Вокруг спящего человека протянута нить часов, чередой располагаются года и миры. Пробуждаясь, он инстинктивно сверяется с ними, мгновенно в них вычитывает, в каком месте земного шара он находится, сколько времени прошло до его пробуждения, однако ряды их могут смешаться, расстроиться. Если он внезапно уснет под утро, после бессонницы, читая книгу, в непривычной для него позе, то ему достаточно протянуть руку, чтобы остановить солнце и обратить его вспять; в первую минуту он не поймет, который час, ему покажется, будто он только что лег. Если же он задремлет в еще менее естественном, совсем уже необычном положении, например сидя в кресле после обеда, то сошедшие со своих орбит миры перемешаются окончательно, волшебное кресло с невероятной быстротой понесет его через время, через пространство, и, как только он разомкнет веки, ему почудится, будто он лег несколько месяцев тому назад и в других краях. Но стоило мне заснуть в моей постели глубоким сном, во время которого для моего сознания наступал полный отдых, – и сознание теряло представление о плане комнаты, в которой я уснул: проснувшись ночью, я не мог понять, где я, в первую секунду я даже не мог сообразить, кто я такой; меня не покидало лишь первобытно простое ощущение того, что я существую, – подобное ощущение может биться и в груди у животного; я был беднее пещерного человека; но тут, словно помощь свыше, ко мне приходило воспоминание – пока еще не о том месте, где я находился, но о местах, где я жил прежде или мог бы жить, – и вытаскивало меня из небытия, из которого я не мог выбраться своими силами; в один миг я пробегал века цивилизации, и смутное понятие о керосиновых лампах, о рубашках с отложным воротничком постепенно восстанавливало особенности моего «я».

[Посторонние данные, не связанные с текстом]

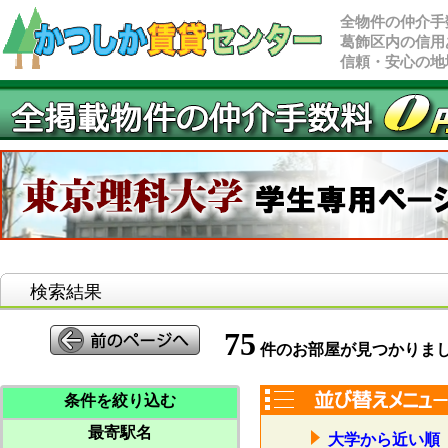
全物件の仲介手
葛飾区内の信用
信頼・安心の地
検索結果
75
件のお部屋が見つかりま
条件を絞り込む
最寄駅名
大学から近い順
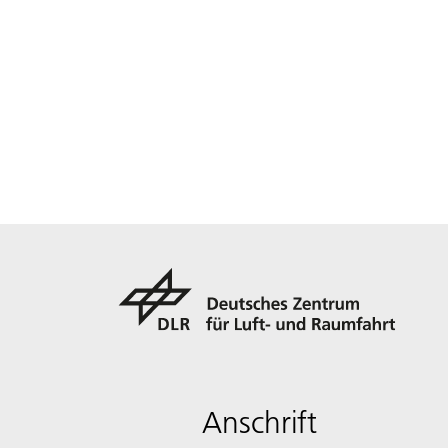
Anschrift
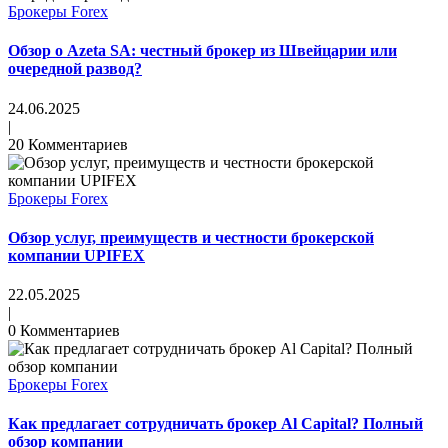
Брокеры Forex
Обзор о Azeta SA: честный брокер из Швейцарии или
очередной развод?
24.06.2025
|
20 Комментариев
Брокеры Forex
Обзор услуг, преимуществ и честности брокерской
компании UPIFEX
22.05.2025
|
0 Комментариев
Брокеры Forex
Как предлагает сотрудничать брокер Al Capital? Полный
обзор компании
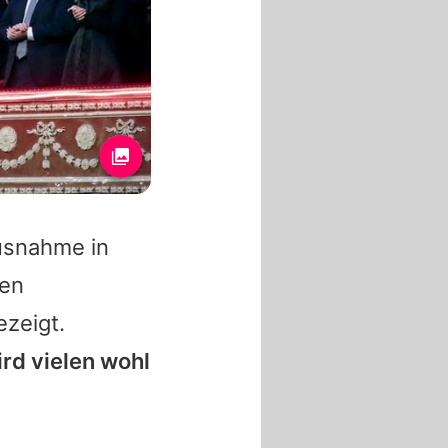
usnahme in
den
zeigt.
rd vielen wohl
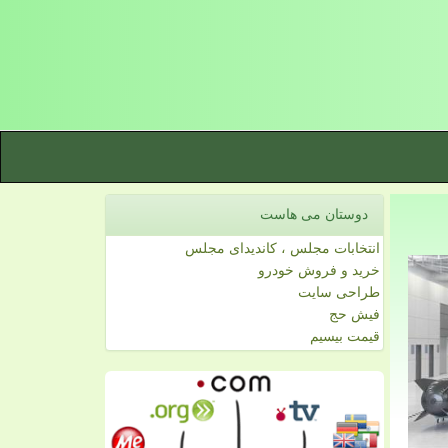
دوستان می هاست
انتخابات مجلس ، کاندیدای مجلس
خرید و فروش خودرو
طراحی سایت
فیش حج
قیمت بیسیم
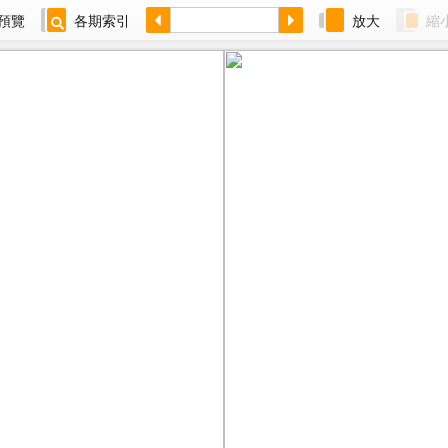
預覽
各期索引
放大
縮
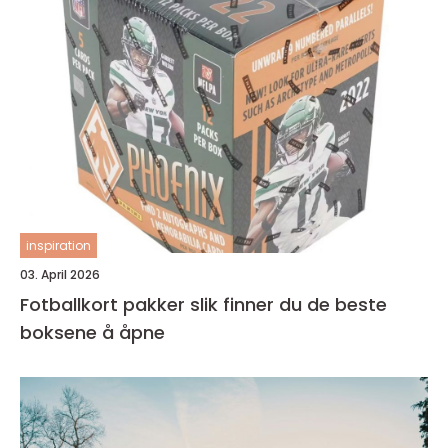
inspiration
03. April 2026
Fotballkort pakker slik finner du de beste
boksene å åpne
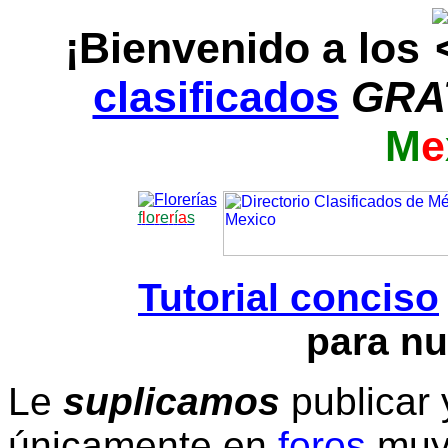
¡Bienvenido a los
clasificados
GRA
M
e
f
l
o
r
e
r
í
a
s
Tutorial conciso
para nu
Le
suplicamos
publicar 
únicamente en
foros
muy 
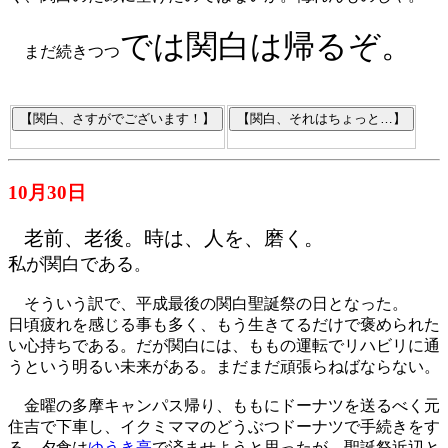
では関白は帰るぞ。
まだ続きつつ
10月30日
老前、老後。時は、人を、磨く。
私が関白である
。
そういう訳で、平成最後の関白聖誕祭の日となった。
日頃疲れを感じる事も多く、もう生きてるだけで褒められた
い心持ちである。だが関白には、ももの運転でリハビリに通
うという明るい未来がある。まだまだ頑張らねばならない。
金曜の多摩キャンパス帰り、ももにドーナツを送るべく元
住吉で下車し、イクミママのどうぶつドーナツで手続きをす
る。夕食は
ゆうき亭
で済ませようと思ったが、聖誕祭近辺と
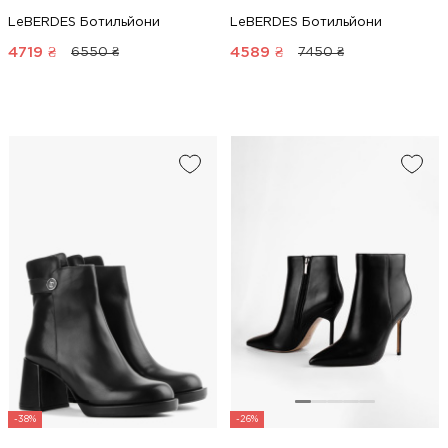
LeBERDES Ботильйони
LeBERDES Ботильйони
4719
₴
4589
₴
6550 ₴
7450 ₴
-38%
-26%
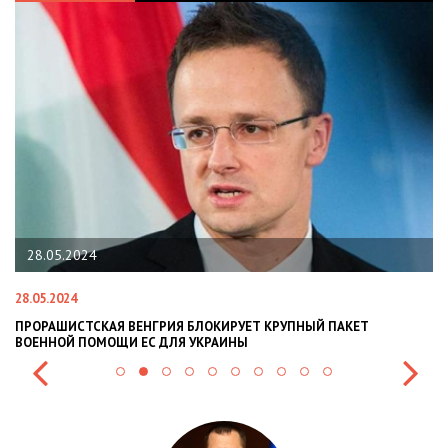
28.05.2024
28.05.2024
22
ПРОРАШИСТСКАЯ ВЕНГРИЯ БЛОКИРУЕТ КРУПНЫЙ ПАКЕТ
Н
ВОЕННОЙ ПОМОЩИ ЕС ДЛЯ УКРАИНЫ
СИ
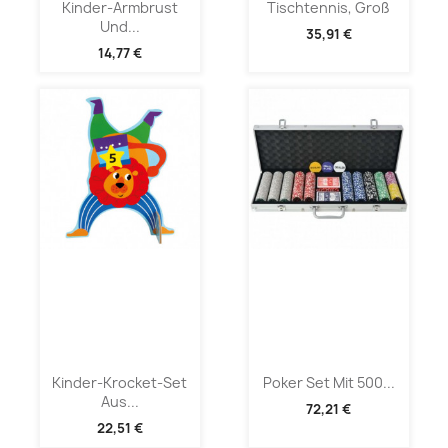
Kinder-Armbrust
Tischtennis, Groß
Und...
35,91 €
14,77 €
Kinder-Krocket-Set
Poker Set Mit 500...
Aus...
72,21 €
22,51 €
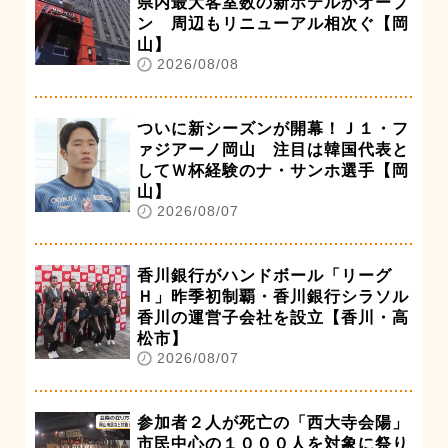
県内最大客室数の新ホテルがオープ
ン 周辺もリニューアル相次ぐ【岡
山】
2026/08/08
ついに新シーズンが開幕！Ｊ１・フ
ァジアーノ岡山 注目は韓国代表と
してＷ杯経験のナ・サンホ選手【岡
山】
2026/08/07
香川銀行がハンドボール「リーグ
Ｈ」昨季初制覇・香川銀行シラソル
香川の運営子会社を設立【香川・高
松市】
2026/08/07
参加者２人が死亡の「西大寺会陽」
市民中心の１０００人を対象に祭り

Быть может, неподвижность окружающих нас предметов внушена им нашей уверенностью, что это именно они, а не какие-нибудь другие предметы, неподвижностью того, что́ мы о них думаем. Всякий раз, когда я при таких обстоятельствах просыпался, мой разум тщетно пытался установить, где я, а вокруг меня все кружилось впотьмах: предметы, страны, годы. Мое одеревеневшее тело по характеру усталости стремилось определить свое положение, сделать отсюда вывод, куда идет стена, как расставлены предметы, и на основании этого представить себе жилище в целом и найти для него наименованье. Память – память боков, колен, плеч – показывала ему комнату за комнатой, где ему приходилось спать, а в это время незримые стены, вертясь в темноте, передвигались в зависимости от того, какую форму имела воображаемая комната. И прежде чем сознание, остановившееся в нерешительности на пороге форм и времен, сопоставив обстоятельства, узнавало обиталище, тело припоминало, какая в том или ином помещении кровать, где двери, куда выходят окна, есть ли коридор, а заодно припоминало те мысли, с которыми я и заснул, и проснулся. Так, мой онемевший бок, пытаясь ориентироваться, воображал, что он вытянулся у стены в широкой кровати под балдахином, и тогда я себе говорил: «Ах, вот оно что! Я не дождался, когда мама придет со мной проститься, и уснул»; я был в деревне у дедушки, умершего много лет тому назад; мое тело, тот бок, что я отлежал, – верные хранители минувшего, которое моему сознанию не забыть вовек, – приводили мне на память свет сделанного из богемского стекла, в виде урны, ночника, подвешенного к потолку на цепочках, и камин из сиенского мрамора, стоявший в моей комбрейской спальне, в доме у дедушки и бабушки, где я жил в далеком прошлом, которое я теперь принимал за настоящее, хотя пока еще не представлял его себе отчетливо, – оно вырисовывалось яснее, когда я просыпался уже окончательно.